Election Expert John Fund: Voter ID Laws Don’t Suppress Black Vote
Ashley Martella and Margaret Menge, Newsmax, December 18, 2011
Political analyst John Fund tells Newsmax that Attorney General Eric Holder is flat wrong in accusing Republicans of using voter ID laws to suppress the black vote.
“We have two examples of states that have had photo ID laws now for seven or eight years–Georgia and Indiana,” the election expert told Newsmax.TV in an exclusive interview. “They’re very tough requirements, but voting has gone up in those states, including minority voting. And not just the election that Barack Obama ran in, but even in the 2010 midterm election.”
More than a dozen states, including Alabama, Kansas, Mississippi, Rhode Island, South Carolina, Tennessee, Texas, and Wisconsin, passed laws this year aimed mostly at reducing voter fraud by requiring that voters show a driver’s license or another state-issued photo ID.
Holder said in a speech in Austin, Texas, on Tuesday that ballot access “must be viewed not only as a legal issue but as a moral imperative.” He announced that the Justice Department is scrutinizing the new state voter ID laws and looking at filing lawsuits under the Voting Rights Act of 1965.
{snip}
“Let’s be clear,” said Fund, now a senior editor at The American Spectator. “Whenever an American applies for a job, whenever anyone applies for a job in America, they have to prove their citizenship, they have to produce papers. As for photo ID, photo ID has become an ingrained part of our life. If you board a plane, you show photo ID. If you cash a check, you show photo ID. If you rent a video, you show photo ID. If you board a train, you often have to show photo ID. Check into a hotel room, you often have to show photo ID.”
{snip}
“The Motor Voter law was the first law Bill Clinton passed and signed into law in 1993, and it basically mandated that every state had to allow people to register using a postcard and you didn’t even have to show up anywhere,” Fund said. “You just had to send in the postcard, you didn’t have to prove you were a real, live human being and they basically didn’t check any of the information on it.
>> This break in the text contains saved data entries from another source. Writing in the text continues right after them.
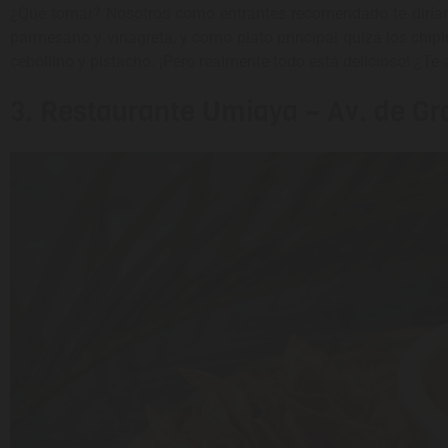
¿Qué tomar? Nosotros como entrantes recomendado te diríam
parmesano y vinagreta, y como plato principal quizá los chipi
cebollino y pistacho. ¡Pero realmente todo está delicioso! ¿Te 
3. Restaurante Umiaya – Av. de Gr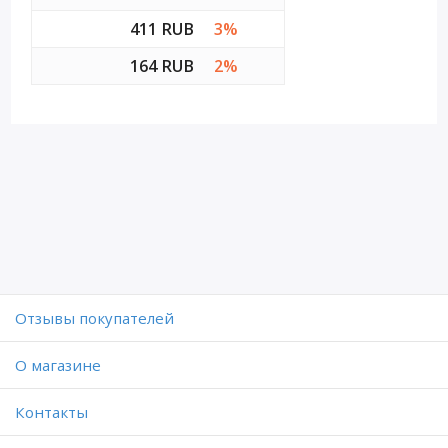
411 RUB
3%
164 RUB
2%
Отзывы покупателей
O магазине
Контакты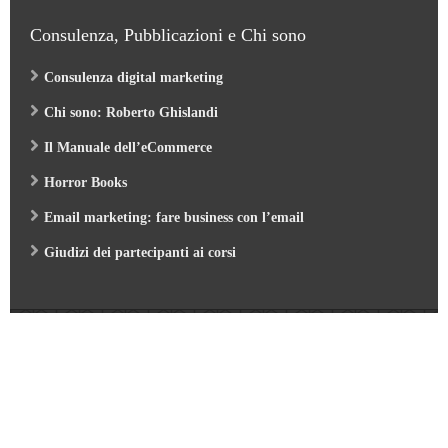
Consulenza, Pubblicazioni e Chi sono
Consulenza digital marketing
Chi sono: Roberto Ghislandi
Il Manuale dell’eCommerce
Horror Books
Email marketing: fare business con l’email
Giudizi dei partecipanti ai corsi
Web Marketing Garden
- by Roberto Ghislandi © 2026
AI per Aziende: opportunità e pratica
/
Corso GA4 (Google Analytics 4) e Looker Studio
/
Corso SEO & AI per i Motori di Ricerca 2026
/
Corso Google Tag Manager 2026
/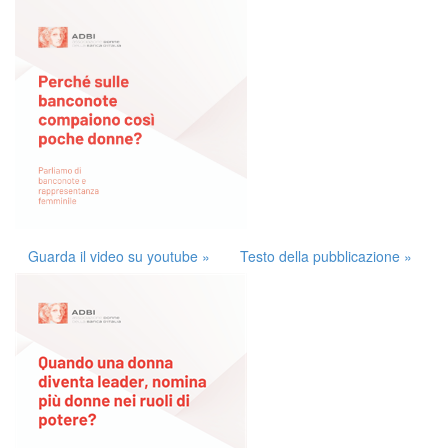
Guarda il video su youtube »
Testo della pubblicazione »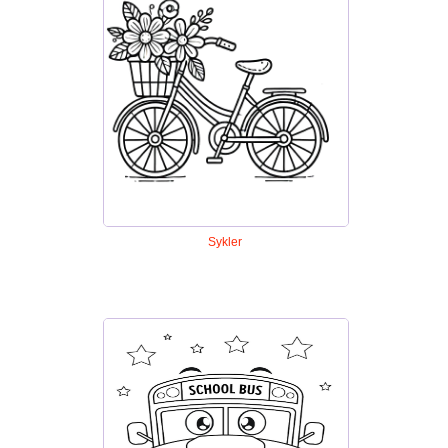
Sykler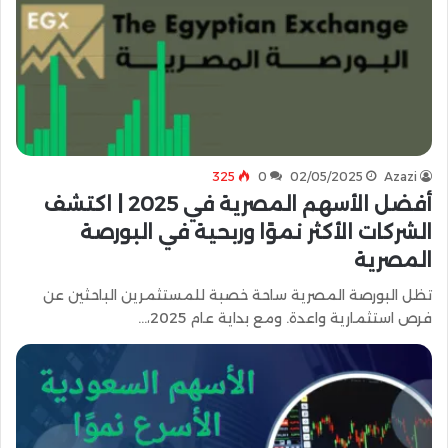
325
0
02/05/2025
Azazi
أفضل الأسهم المصرية في 2025 | اكتشف
الشركات الأكثر نموًا وربحية في البورصة
المصرية
تظل البورصة المصرية ساحة خصبة للمستثمرين الباحثين عن
فرص استثمارية واعدة. ومع بداية عام 2025،…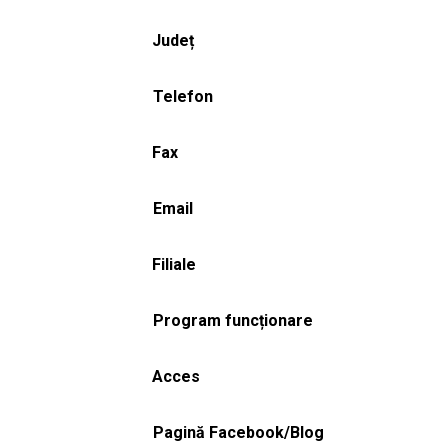
Județ
Telefon
Fax
Email
Filiale
Program funcționare
Acces
Pagină Facebook/Blog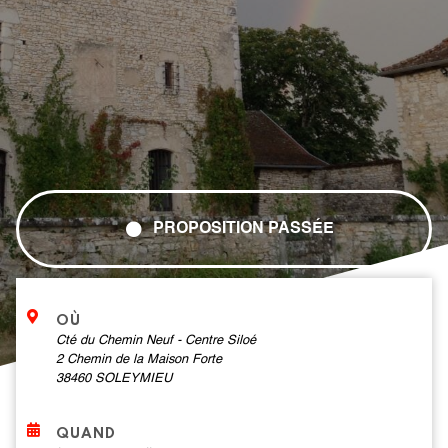
PROPOSITION PASSÉE
OÙ
Cté du Chemin Neuf - Centre Siloé
2 Chemin de la Maison Forte
38460
SOLEYMIEU
QUAND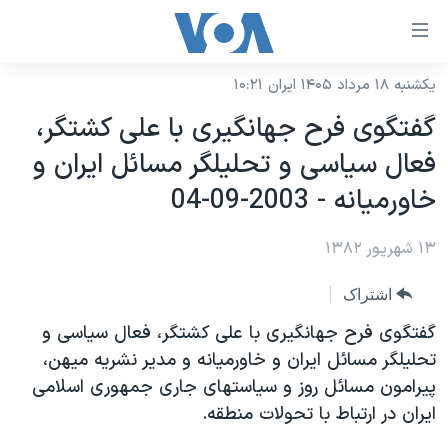
ینکهای
ابل
سترسی
یکشنبه ۱۸ مرداد ۱۴۰۵ ایران ۱۰:۲۱
خانه
هش
گفتگوی فرح جهانگيری با علی کشتگر،
نسخه سبک وب‌سایت
ه
فعال سياسی و تحليلگر مسائل ايران و
حتوای
موضوع ها
خاورميانه - 2003-09-04
صلی
برنامه های تلویزیونی
ایران
هش
۱۳ شهریور ۱۳۸۲
جدول برنامه ها
ه
آمریکا
فحه
صفحه‌های ویژه
جهان
اشتراک
صلی
فرکانس‌های صدای آمریکا
ورزشی
جام جهانی ۲۰۲۶
گفتگوی فرح جهانگيری با علی کشتگر، فعال سياسی و
هش
پخش رادیویی
تحليلگر مسائل ايران و خاورميانه و مدير نشريه ميهن،
ه
گزیده‌ها
عملیات خشم حماسی
پيرامون مسائل روز و سياستهای جاری جمهوری اسلامی
ستجو
۲۵۰سالگی آمریکا
ویژه برنامه‌ها
یادگیری زبان انگلیسی
ايران در ارتباط با تحولات منطقه.
ویدیوها
بایگانی برنامه‌های تلویزیونی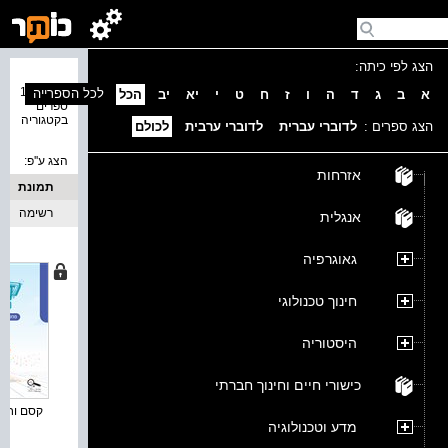
הצג לפי כיתה:
נמצאו 11
לכל הספרייה
א
ב
ג
ד
ה
ו
ז
ח
ט
י
יא
יב
הכל
ספרים
בקטגוריה
הצג ספרים :
לדוברי עברית
לדוברי ערבית
לכולם
הצג ע''פ:
אזרחות
תמונת
כריכה
רשימה
אנגלית
גאוגרפיה
חינוך טכנולוגי
היסטוריה
כישורי חיים וחינוך חברתי
קסם וחברי
מדע וטכנולוגיה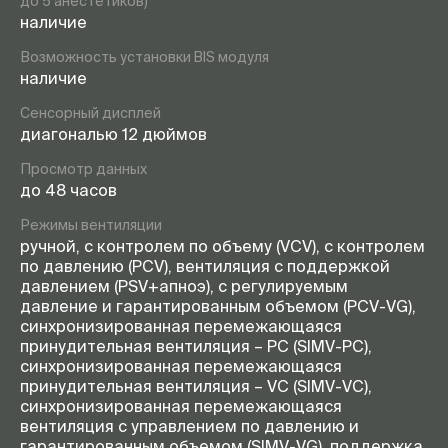
до 5 анестетиков)
наличие
Возможность установки BIS модуля
наличие
Сенсорный дисплей
диагональю 12 дюймов
Просмотр данных
до 48 часов
Режимы вентиляции
ручной, с контролем по объему (VCV), с контролем
по давлению (PCV), вентиляция с поддержкой
давлением (PSV+апноэ), с регулируемым
давление и гарантированным объемом (PCV-VG),
синхронизированная перемежающаяся
принудительная вентиляция – PC (SIMV-PC),
синхронизированная перемежающаяся
принудительная вентиляция – VC (SIMV-VC),
синхронизированная перемежающаяся
вентиляция с управлением по давлению и
гарантированным объемом (SIMV-VG), поддержка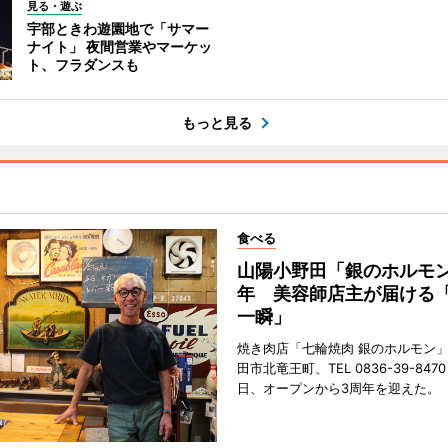
見る・遊ぶ
宇部ときわ遊園地で「サマー
ナイト」 夜間営業やマーケッ
ト、フラダンスも
もっと見る
食べる
山陽小野田「銀のホルモン
年 美容師店主が届ける
一瞬」
焼き肉店「七輪焼肉 銀のホルモン
田市北竜王町、TEL 0836-39-847
日、オープンから3周年を迎えた。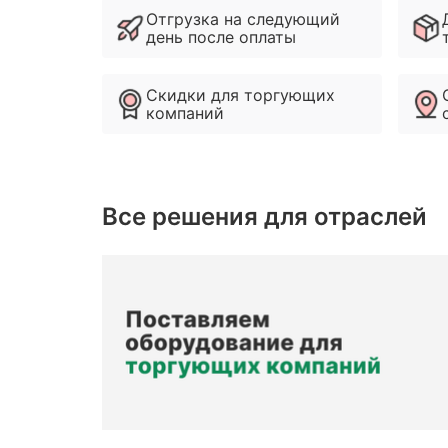
Отгрузка на следующий
день после оплаты
Скидки для торгующих
компаний
Все решения для отраслей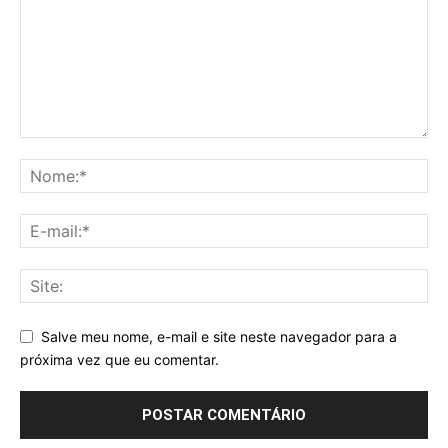
Salve meu nome, e-mail e site neste navegador para a
próxima vez que eu comentar.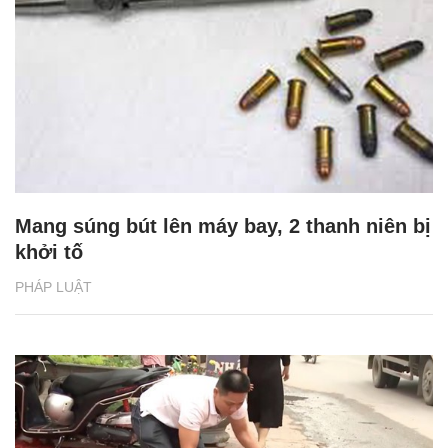
Mang súng bút lên máy bay, 2 thanh niên bị
khởi tố
PHÁP LUẬT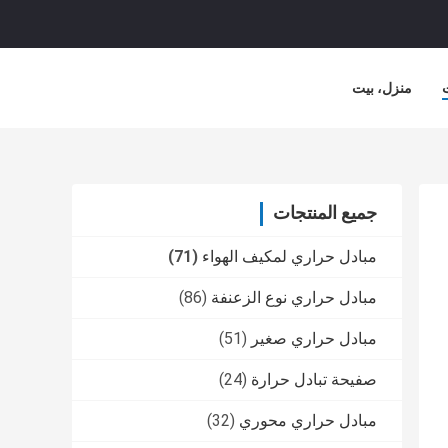
منزل، بيت
جميع المنتجات
مبادل حراري لمكيف الهواء
(71)
مبادل حراري نوع الزعنفة
(86)
مبادل حراري صغير
(51)
صفيحة تبادل حرارة
(24)
مبادل حراري محوري
(32)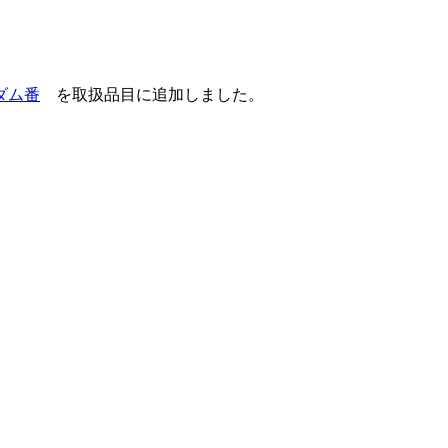
ダム番
を取扱品目に追加しました。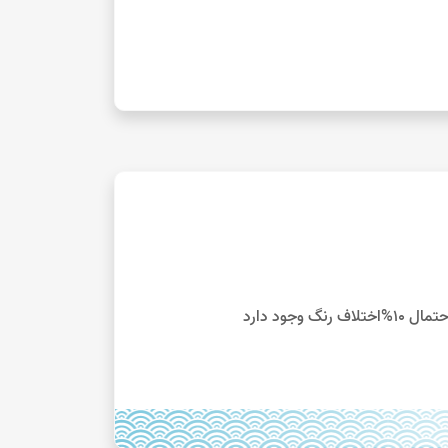
جود دارد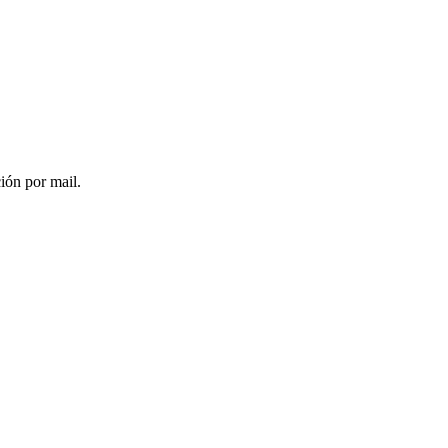
ción por mail.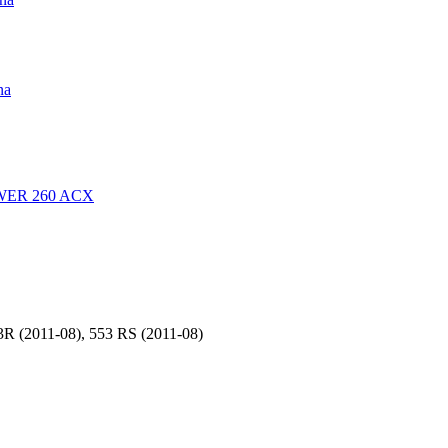
na
OWER 260 ACX
R (2011-08), 553 RS (2011-08)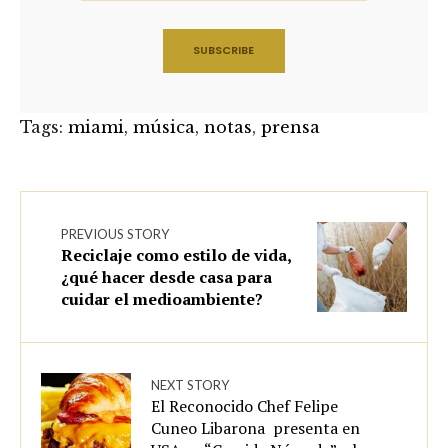
Tags:
miami
,
música
,
notas
,
prensa
PREVIOUS STORY
Reciclaje como estilo de vida,
¿qué hacer desde casa para
cuidar el medioambiente?
NEXT STORY
El Reconocido Chef Felipe
Cuneo Libarona presenta en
So you can put in an empty lot, you could put that you were a homeless person.”
In many states, 10 to 15 percent of the names on the voter rolls are not eligible to cast ballots because they have moved or died, Fund said, adding that some are felons who are ineligible to vote.
{snip}
Combating voter fraud shouldn’t be a partisan issue, Fund said, noting that Rhode Island’s Democratic-controlled Legislature also had to pass an ID law.